Tomorrow December’s CPI is released. Will it support the disinflationary thesis? Rate cut bets have ramped up in the past month even as economic data has demonstrated solid fundamentals. Tomorrow’s data, which may indicate stubborn price pressures, could cool speculation of a rate cut in March.
Generally speaking, either the economic outlook or the rate outlook needs to be corrected. If the rate outlook becomes more hawkish—defined as the first-rate cut may not occur until summer which is the Federal Reserve’s view—market volatility may increase. Most will accept the markets have already priced in a rate cut in late winter.
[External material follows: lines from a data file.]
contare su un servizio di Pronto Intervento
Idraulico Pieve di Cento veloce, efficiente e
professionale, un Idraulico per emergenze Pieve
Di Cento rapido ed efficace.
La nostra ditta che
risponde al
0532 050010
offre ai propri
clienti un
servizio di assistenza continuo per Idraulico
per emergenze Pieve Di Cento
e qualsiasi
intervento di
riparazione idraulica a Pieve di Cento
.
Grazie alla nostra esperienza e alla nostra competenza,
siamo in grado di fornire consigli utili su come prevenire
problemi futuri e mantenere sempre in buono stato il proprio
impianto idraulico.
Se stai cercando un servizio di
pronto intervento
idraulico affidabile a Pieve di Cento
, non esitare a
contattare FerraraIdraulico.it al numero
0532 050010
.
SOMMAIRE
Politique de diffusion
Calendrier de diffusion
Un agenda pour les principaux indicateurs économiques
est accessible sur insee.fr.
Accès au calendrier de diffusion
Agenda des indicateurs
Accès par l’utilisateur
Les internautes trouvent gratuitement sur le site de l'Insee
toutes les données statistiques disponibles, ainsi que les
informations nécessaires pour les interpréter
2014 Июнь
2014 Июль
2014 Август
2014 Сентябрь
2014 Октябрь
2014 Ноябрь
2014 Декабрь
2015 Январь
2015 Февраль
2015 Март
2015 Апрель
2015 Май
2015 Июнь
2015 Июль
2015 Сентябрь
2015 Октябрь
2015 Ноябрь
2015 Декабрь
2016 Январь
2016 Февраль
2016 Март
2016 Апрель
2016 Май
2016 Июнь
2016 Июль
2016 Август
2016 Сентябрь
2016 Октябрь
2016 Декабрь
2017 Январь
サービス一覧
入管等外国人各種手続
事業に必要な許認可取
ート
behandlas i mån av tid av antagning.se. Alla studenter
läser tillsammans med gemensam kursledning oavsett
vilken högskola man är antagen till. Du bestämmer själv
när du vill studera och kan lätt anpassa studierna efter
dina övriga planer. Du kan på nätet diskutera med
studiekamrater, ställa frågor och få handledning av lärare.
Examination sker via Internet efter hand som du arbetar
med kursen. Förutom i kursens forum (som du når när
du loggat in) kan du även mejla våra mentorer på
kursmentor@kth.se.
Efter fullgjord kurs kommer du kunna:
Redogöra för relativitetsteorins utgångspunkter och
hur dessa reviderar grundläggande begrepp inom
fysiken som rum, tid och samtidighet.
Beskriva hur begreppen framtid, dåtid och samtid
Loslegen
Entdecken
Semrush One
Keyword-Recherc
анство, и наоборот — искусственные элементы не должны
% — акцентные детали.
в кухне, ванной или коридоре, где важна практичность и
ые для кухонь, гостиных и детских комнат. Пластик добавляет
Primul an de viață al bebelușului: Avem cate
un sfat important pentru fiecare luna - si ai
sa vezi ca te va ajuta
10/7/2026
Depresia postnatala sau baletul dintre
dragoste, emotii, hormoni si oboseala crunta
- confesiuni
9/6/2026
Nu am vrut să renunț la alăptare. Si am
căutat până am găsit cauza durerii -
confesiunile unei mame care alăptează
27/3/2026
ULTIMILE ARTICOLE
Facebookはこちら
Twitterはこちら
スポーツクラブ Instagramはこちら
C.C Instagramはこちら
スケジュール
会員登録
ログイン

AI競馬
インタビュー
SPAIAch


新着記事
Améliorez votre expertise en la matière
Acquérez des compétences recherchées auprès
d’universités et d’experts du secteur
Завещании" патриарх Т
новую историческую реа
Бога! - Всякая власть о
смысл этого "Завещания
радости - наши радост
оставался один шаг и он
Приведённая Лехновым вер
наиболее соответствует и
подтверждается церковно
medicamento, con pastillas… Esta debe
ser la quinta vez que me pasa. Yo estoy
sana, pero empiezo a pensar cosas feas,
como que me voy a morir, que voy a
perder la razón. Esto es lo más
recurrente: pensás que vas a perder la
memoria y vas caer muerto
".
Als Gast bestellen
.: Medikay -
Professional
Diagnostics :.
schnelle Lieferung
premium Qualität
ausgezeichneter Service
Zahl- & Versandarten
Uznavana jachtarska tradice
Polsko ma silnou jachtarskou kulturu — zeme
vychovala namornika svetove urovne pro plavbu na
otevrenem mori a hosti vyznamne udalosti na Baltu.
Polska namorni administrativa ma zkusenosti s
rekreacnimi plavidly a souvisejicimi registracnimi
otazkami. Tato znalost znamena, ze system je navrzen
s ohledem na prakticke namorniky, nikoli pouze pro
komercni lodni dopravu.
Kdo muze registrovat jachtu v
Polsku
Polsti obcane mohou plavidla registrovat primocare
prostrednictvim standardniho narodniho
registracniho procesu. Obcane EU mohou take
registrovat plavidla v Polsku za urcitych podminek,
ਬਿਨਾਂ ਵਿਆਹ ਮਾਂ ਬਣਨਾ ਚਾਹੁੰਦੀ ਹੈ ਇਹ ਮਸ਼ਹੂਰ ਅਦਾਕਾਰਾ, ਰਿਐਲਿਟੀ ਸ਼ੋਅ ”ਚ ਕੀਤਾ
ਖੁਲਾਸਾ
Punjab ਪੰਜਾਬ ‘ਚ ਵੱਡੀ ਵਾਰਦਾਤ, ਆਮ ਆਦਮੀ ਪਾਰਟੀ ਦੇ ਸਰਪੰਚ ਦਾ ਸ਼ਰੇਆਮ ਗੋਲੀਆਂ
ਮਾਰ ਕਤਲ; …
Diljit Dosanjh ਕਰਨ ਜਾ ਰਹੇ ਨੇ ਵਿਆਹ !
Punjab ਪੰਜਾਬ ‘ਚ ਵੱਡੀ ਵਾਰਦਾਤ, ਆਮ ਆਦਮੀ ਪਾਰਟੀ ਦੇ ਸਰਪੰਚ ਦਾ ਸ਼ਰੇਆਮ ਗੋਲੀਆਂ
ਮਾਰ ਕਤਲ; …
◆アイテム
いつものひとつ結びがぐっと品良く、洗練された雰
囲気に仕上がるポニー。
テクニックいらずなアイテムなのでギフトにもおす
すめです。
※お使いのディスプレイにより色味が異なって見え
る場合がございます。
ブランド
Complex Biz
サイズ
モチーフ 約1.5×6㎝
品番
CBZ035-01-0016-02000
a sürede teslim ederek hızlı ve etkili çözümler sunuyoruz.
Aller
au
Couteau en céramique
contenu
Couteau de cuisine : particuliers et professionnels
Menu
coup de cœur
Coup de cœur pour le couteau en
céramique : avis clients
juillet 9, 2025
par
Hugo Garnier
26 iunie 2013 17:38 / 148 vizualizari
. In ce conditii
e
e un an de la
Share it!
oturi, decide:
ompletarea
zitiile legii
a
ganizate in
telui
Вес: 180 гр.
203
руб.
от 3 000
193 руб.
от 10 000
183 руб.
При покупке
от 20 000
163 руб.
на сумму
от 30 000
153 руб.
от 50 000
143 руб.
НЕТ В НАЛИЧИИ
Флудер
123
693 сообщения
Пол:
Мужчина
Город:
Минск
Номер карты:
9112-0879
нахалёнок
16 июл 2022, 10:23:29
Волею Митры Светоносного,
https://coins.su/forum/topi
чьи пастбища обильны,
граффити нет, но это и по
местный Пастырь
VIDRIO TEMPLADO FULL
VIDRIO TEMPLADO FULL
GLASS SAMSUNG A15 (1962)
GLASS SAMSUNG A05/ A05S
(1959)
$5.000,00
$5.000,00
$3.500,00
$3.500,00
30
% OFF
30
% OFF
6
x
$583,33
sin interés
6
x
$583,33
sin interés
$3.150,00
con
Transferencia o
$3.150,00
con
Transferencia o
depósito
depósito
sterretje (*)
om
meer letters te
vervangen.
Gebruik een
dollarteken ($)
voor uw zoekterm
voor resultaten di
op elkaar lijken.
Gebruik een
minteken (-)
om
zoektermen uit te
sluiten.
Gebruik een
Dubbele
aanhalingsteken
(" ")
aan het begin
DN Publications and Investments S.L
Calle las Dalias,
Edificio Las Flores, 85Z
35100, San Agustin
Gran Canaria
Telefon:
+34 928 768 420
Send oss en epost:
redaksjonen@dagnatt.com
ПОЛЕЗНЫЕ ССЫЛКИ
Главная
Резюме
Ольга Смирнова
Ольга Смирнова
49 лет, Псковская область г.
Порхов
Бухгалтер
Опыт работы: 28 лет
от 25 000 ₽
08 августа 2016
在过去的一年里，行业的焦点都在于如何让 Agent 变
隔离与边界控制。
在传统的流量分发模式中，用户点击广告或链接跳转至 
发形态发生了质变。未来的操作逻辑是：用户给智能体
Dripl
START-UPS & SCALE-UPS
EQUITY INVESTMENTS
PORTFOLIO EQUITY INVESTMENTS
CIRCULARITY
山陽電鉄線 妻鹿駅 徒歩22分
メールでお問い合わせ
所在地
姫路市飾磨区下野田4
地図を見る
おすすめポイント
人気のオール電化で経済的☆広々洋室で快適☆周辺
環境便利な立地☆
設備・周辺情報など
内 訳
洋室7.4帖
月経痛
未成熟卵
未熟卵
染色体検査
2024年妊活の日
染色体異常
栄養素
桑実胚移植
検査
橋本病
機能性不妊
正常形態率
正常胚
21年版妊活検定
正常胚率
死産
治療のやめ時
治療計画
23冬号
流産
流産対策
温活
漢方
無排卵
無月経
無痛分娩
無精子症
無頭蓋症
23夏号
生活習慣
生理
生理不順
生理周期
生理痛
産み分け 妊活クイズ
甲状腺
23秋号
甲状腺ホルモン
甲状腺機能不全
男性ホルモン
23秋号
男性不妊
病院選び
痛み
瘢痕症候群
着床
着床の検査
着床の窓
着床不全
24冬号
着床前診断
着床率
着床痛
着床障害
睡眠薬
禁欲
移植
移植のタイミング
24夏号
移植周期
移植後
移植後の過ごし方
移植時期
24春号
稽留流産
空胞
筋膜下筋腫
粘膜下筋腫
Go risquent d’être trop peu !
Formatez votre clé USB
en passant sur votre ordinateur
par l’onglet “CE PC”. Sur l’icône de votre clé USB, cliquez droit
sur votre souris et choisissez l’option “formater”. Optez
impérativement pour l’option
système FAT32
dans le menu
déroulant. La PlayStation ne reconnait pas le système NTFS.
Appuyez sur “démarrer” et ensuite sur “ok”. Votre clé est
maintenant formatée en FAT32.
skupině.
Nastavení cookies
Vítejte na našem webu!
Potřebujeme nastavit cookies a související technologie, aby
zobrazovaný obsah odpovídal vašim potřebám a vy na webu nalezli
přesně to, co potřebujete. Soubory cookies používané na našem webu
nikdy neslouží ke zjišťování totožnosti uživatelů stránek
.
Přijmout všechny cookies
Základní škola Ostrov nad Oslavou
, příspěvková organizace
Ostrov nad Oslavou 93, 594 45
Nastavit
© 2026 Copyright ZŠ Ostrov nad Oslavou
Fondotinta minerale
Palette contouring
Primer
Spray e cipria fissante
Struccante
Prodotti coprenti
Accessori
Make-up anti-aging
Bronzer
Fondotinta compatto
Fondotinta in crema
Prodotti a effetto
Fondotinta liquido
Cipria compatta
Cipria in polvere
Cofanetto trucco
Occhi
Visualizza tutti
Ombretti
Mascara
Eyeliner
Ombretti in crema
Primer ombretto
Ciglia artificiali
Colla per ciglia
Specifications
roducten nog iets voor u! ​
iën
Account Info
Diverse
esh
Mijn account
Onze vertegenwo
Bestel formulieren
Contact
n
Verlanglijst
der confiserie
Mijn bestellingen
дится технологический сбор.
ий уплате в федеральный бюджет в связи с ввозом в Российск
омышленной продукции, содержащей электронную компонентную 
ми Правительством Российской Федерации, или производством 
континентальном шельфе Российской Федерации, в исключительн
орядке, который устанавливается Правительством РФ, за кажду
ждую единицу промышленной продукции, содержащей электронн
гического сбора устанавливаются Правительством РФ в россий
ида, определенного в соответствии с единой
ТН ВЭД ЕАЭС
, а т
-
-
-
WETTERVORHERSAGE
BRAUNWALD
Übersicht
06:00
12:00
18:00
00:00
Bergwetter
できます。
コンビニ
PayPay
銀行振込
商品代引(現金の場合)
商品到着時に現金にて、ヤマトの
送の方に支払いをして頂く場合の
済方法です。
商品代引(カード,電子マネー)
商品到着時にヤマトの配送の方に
Yesterday JP Morgan wrote the obvious…the longer Red Sea shipping is hampered, the greater the probability of increased shipping costs that may boost inflation. These fears are confounded if oil rebounds because of these shipping threats. As noted yesterday and as also mentioned by JP Morgan, the oil market [and the rest of economy] is devoid of any geopolitical premium. Will this suddenly change?
It is widely accepted the world is facing its greatest upheaval in forty years, an upheaval that is not remotely discounted in risked based assets. Writing it differently, the market believes the collapse of global trade and the tectonic changes occurring geopolitically are a non-event.
Is this complacency mis placed? JP Morgan’s Jamie Dimon states today is more akin to the 1970s than the 1990s.
Markets were relatively quiet yesterday. Treasuries were essentially unchanged. The Dow declined about 0.4% while the NASDAQ was almost unchanged.
Last night the foreign markets were down. London was down 0.33%, Paris down 0.09% and Frankfurt down 0.01%. China was Japan up 2.07% and Hang Seng down 0.57%.
Japan finally made a new high, eclipsing the closing level last achieved in March 1990 when it was then believed that Japan was going to become the preeminent economic power.
Futures are flat. The 10-year is up 3/32 to yield 4.0%.